Nun arbeitet sie nüchtern und ohne Umwege für den großen Erfolg ihrer Athleten. Wenn sie etwas sagt, hat das einen Sinn. Sie mag kein Gelaber, sie vergeudet keine Zeit – und nach dem Sieg lässt sie die Sau raus.

Eine gute Frau für den Sport.

An dem Tag, an dem die Athletin Liebhardt Gold gewinnt,  schaut die coole Steffi hinunter zu ihrer Franziska im schwarz-rot-goldenen Fahnen-Cape und ist sehr gerührt.

Was für eine bewundernswerte Frau diese Franziska Liebhardt doch ist.
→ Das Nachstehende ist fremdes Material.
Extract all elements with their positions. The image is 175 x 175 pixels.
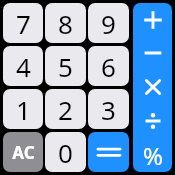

Im April dieses Jahres hielt die Sportlerin im Frankfurter Hotel Lindner bei der Verleihung des Helmut-Werner-Preises die Laudatio auf den Heidelberger Transplantationsmediziner Professor Dr. Burkhard Tönshoff. Die Auszeichnung wird von der Kinderhilfe Organtransplantation (KiO) an Menschen vergeben, die sich in besonderem Maße um die Belange von Kindern und Jugendlichen vor oder nach einer Transplantation verdient gemacht haben.
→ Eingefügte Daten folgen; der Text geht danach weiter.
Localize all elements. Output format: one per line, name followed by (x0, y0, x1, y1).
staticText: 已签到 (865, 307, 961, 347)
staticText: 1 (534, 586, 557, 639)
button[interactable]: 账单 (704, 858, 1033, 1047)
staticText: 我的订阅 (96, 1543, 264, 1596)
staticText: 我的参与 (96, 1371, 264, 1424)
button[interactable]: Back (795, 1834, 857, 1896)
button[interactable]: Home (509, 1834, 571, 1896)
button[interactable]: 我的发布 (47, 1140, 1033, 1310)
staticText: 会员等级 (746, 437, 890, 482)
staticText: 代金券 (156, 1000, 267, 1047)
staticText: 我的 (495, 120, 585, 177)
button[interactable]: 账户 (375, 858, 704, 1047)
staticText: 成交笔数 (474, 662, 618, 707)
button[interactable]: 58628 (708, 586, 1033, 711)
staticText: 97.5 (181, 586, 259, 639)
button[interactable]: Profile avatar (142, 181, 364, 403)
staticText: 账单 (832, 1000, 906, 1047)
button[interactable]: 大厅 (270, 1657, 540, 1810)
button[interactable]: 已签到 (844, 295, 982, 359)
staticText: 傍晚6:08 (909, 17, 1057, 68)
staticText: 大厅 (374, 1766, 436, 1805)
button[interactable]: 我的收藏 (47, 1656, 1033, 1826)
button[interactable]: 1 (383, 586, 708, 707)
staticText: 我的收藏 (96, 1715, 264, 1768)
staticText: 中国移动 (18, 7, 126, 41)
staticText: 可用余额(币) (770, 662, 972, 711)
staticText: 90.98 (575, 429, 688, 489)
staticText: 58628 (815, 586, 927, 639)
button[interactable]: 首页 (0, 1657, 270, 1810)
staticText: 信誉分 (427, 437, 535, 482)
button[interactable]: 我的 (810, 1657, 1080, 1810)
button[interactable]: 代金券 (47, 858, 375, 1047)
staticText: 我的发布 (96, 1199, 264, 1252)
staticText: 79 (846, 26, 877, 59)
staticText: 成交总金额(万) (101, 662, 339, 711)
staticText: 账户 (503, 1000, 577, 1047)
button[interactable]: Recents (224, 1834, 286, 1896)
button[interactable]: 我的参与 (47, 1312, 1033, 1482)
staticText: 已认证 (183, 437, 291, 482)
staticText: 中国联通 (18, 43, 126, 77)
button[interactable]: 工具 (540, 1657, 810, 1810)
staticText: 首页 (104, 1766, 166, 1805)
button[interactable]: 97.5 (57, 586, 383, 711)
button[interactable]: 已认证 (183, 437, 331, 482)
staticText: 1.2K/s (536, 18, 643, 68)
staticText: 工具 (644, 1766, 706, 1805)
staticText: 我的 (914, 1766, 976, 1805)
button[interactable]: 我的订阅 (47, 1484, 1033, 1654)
Die Sportlerin erzählte von den schlimmsten Momenten ihres Leben: „Ich habe mich damals entschieden, um mein Leben zu kämpfen und bin heute froh, dass ich es gemacht habe.“ Sie sagte, und es war mucksmäuschenstill im Saal: „Immer wenn ich höre, es geht nicht, denke ich: Jetzt erst recht.”

Nun ist Schluss mit dem Leistungssport. Es geht nicht mehr. “Die Kugel fällt zu früh runter.” Nun sieht sie das Video an und holt sich Kraft aus dem Glück von Rio. Franziska Liebhardt lächelt. “Wenn ich etwas gelernt habe, dann ist es das Kämpfen. Gut so!”